Tuesday, August 27th, 2013

After the VMA snafu on Sunday night I began to look for older music from some of the performing artists at the award show. (Disclaimer: Miley Cyrus was not one of those artists). I knew of Macklemore’s connection to his hometown of Seattle and was pleasantly surprised when I came across a song written as a tribute to Mariners’ great radio announcer Dave Niehaus, who passed away following the 2010 season.

Niehaus had one of the most recognizable voices on the airwaves for decades and was the original announcer for the M’s until his death. He finally was bestowed with the honor of the Ford C. Frick award in 2008, which is given to only the most deserving of baseball broadcasters.

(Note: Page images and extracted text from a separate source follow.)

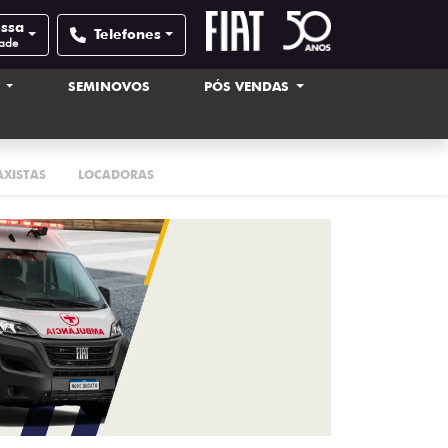
ossa
Telefones
dade
S
SEMINOVOS
PÓS VENDAS
AXISTAS
LOCADORAS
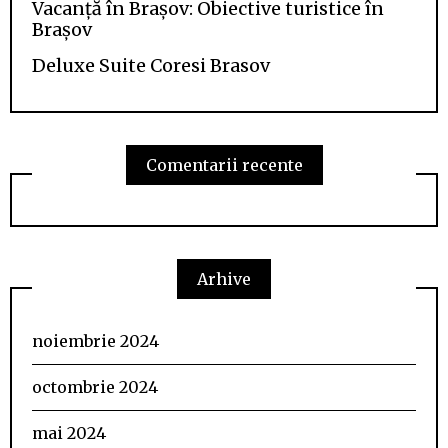
Vacanță în Brașov: Obiective turistice în
Brașov
Deluxe Suite Coresi Brasov
Comentarii recente
Arhive
noiembrie 2024
octombrie 2024
mai 2024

Macklemore’s song “My, Oh, My” recounts the 1995 season where the M’s made the AL Championship Series over the Yankees. The first time listening to the song, it gave me chills hearing Niehaus’ call as Ken Griffey Jr. crosses the plate to send them to the ALCS.

Calls like that are why I grew up dreaming about getting into sports radio. Calls like that are why I was okay with leaving the TV due to mom’s enforced bedtime so I could crawl into the cozy sheets and turn on the radio. Calls like that paint us a picture of a beautiful game that HDTV can only provide on a surface level.

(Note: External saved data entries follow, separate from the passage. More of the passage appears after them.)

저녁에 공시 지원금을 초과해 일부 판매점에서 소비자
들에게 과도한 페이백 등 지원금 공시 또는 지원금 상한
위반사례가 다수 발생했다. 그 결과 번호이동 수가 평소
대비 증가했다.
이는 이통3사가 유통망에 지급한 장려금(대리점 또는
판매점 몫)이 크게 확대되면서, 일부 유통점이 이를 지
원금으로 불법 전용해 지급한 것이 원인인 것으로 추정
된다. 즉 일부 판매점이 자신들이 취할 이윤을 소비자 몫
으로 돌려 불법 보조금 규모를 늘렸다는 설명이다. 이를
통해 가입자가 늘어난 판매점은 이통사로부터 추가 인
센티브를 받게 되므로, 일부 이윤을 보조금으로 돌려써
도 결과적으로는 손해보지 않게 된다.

I spent much of my summer observing a good friend Kyle Tait, who is the play-by-play guy for the Mississippi Braves. Kyle’s still learning the tricks of the trades—only three years out of undergrad at Georgia Tech—but sticky Friday nights wouldn’t have been the same without the deep voice of baseball coming through my Apple earbuds.

My grandfather was my idol growing up because of his tireless work ethic and the way he treated people. He told me that radio would always been an important medium because of the craving to be engaged with senses other than sight. As much as television advances have dominated the attention of the general population, I think there is some truth to his ideals.

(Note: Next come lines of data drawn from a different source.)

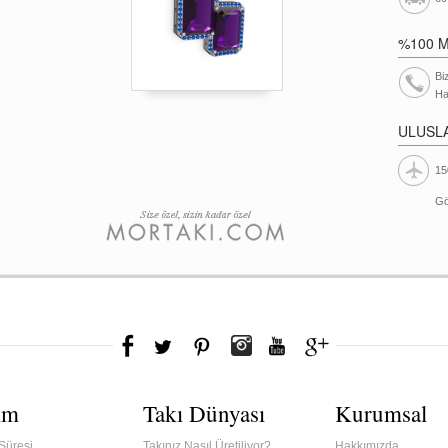
%100 
Bi
Ha
ULUSL
15
Gö
ım
Takı Dünyası
Kurumsal
Süresi
Takınız Nasıl Üretiliyor?
Hakkımızda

Experiencing a game with the reliance on someone else painting the picture to you is something that cannot simply be replicated by high-quality picture. Radio allows you to imagine the smells of peanuts and beer, while at the same time picturing the way the bright lights shimmer off of the individual blades of grass in centerfield.

Some of the greatest calls and broadcasters of all time didn’t have the luxury to rely on a television crew to capture the game’s descriptions. They forced themselves to be the eyes and ears for those not lucky enough to be at the game.

I think of the movie Angels in the Outfield where a young Joseph Gordon-Levitt and his buddy from the orphanage J.P. are outside the California Angels ballpark listening to the call of their floundering Halos. The raw emotion they felt with the twists and turns of the game are the experiences everyone should want to feel when listening.

What say you VFTB family, do you enjoy listening to games on the radio or is TV really the better media?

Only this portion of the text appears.